Seventy-eight years ago, today, the last battlecruiser of the Royal Navy, the HMS Hood, was sunk during the Battle of Denmark Strait by the German Kriegsmarine battleship Bismarck.

From Wikipedia:

One of four Admiral-class battlecruisers ordered in mid-1916, [she was] commissioned in 1920 [and] named after 18th-century Admiral Samuel Hood. Despite the appearance of new and, more modern ship designs over time, Hood remained the largest and most powerful warship in the world for 20 years after her commissioning. […] her prestige was reflected in her nickname, “The Mighty Hood”. She was scheduled to undergo a major rebuild in 1941 to correct [some] issues but, the outbreak of World War II in September 1939 forced the ship into service without the upgrades.

In May, [she and] the battleship Prince of Wales were ordered to intercept the German battleship Bismarck and, the heavy cruiser Prinz Eugen, which were en route to the Atlantic where they were to attack convoys.
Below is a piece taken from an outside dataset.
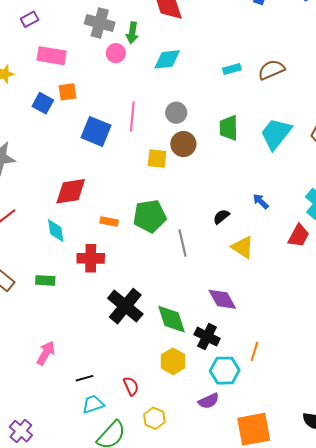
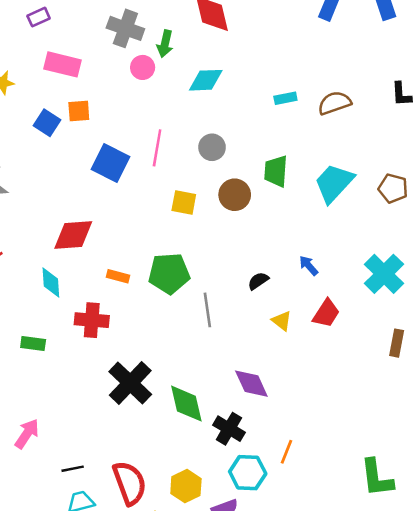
brown circle: (183, 144) -> (235, 195), moved
red trapezoid: (299, 236) -> (326, 313), moved
yellow triangle: (243, 247) -> (282, 321), size x0.7
yellow hexagon: (173, 361) -> (186, 486), moved
red semicircle: (131, 386) -> (130, 483), size x1.8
When Bismarck sailed for the Atlantic […], Hood, together with […] Prince of Wales, was sent out in pursuit along with several other groups of British capital ships to intercept the German ships before they could break into the Atlantic […]. Hood was commanded by Captain Ralph Kerr and was flying the flag of Vice-Admiral Lancelot Holland. The German ships were spotted by two British heavy cruisers (Norfolk & Suffolk) on 23 May and Holland‘s ships intercepted Bismarck, and her consort, Prinz Eugen, in the Denmark Strait between Greenland and Iceland.

Bismarck Image Two
Bismarck
Image Credit: pinterest.com

On 24 May 1941, early in the Battle of the Denmark Strait, less than 10 minutes after the British opened fire, a shell from Bismarck struck Hood near her aft ammunition magazines. Soon afterwards, Hood exploded and sank within three minutes, with the loss of all but three of her crew. Prince of Wales continued to exchange fire with Bismarck but, suffered serious malfunctions in her main armament. The British battleship had only just been completed in late March 1941 and used new quadruple gun turrets that were unreliable. [She] soon broke off the engagement.
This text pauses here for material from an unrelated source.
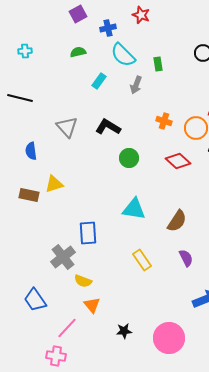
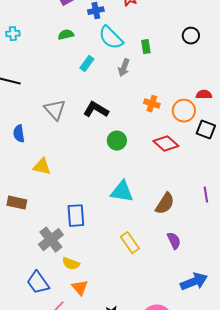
yellow triangle: (54, 184) -> (42, 167), turned 30
brown rectangle: (29, 195) -> (17, 203), moved
blue trapezoid: (35, 300) -> (38, 283), moved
Due to [the] perceived invincibility of the Hood, the loss affected British morale.

From The History Channel:

On this day in 1941, Germany’s largest battleship, the Bismarck, sinks the pride of the British fleet, HMS Hood.
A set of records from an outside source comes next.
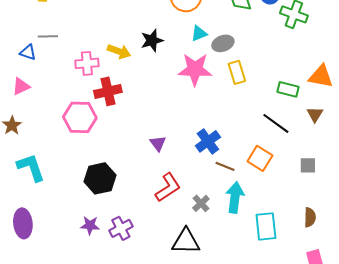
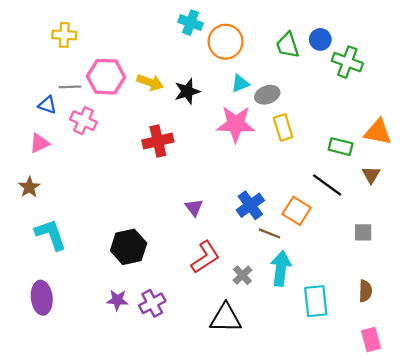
yellow arrow: (119, 51) -> (150, 82), moved
pink cross: (87, 63) -> (83, 121), moved, turned 30
red cross: (108, 91) -> (158, 141), moved
pink hexagon: (80, 117) -> (106, 77), moved
orange square: (260, 158) -> (297, 211), moved

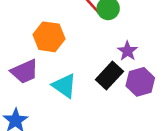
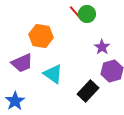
black rectangle: (109, 75) -> (88, 91), moved

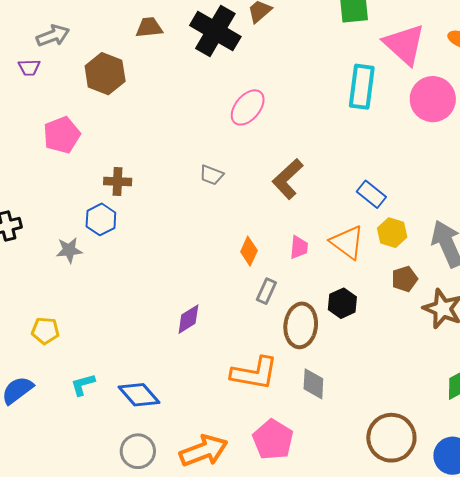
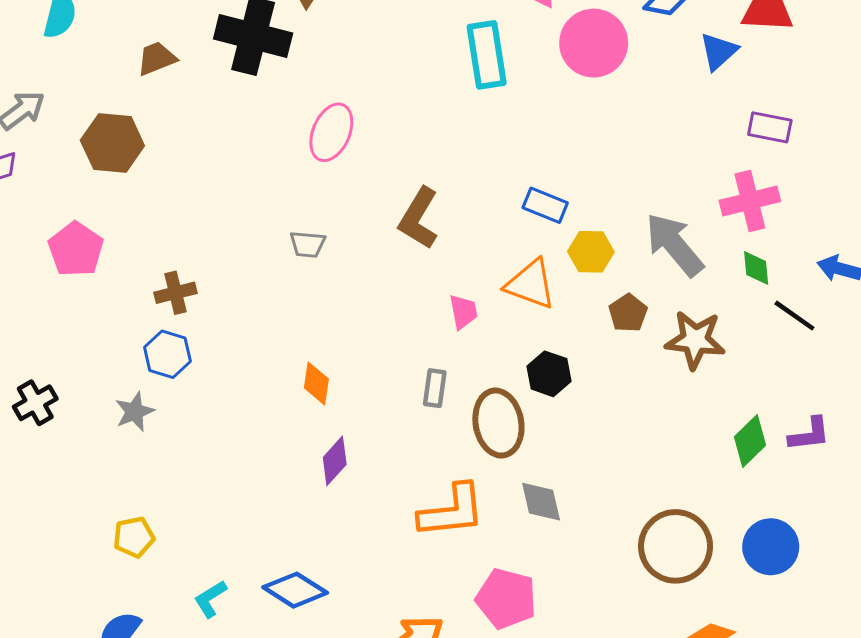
orange diamond: (249, 251) -> (316, 383), moved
The Bismarck was the most modern of Germany’s battleships, a prize coveted by other nation’s navies, even while still in the blueprint stage (Hitler handed over a copy of its blueprints to Joseph Stalin as a concession during the days of the Hitler-Stalin Neutrality Pact). The HMS Hood, originally launched in 1918, was Britain’s largest battlecruiser (41,200 tons) but, also capable of achieving the relatively fast speed of 31 knots. The two met in the North Atlantic, northeast of Iceland, where two British cruisers had tracked down the Bismarck. Commanded by Admiral Gunther Lutjens, Commander-in-Chief of the German Fleet, the Bismarck sunk the Hood, resulting in the death of 1,500 of its crew. Only three Brits survived. Captain Kerr was one of the casualties.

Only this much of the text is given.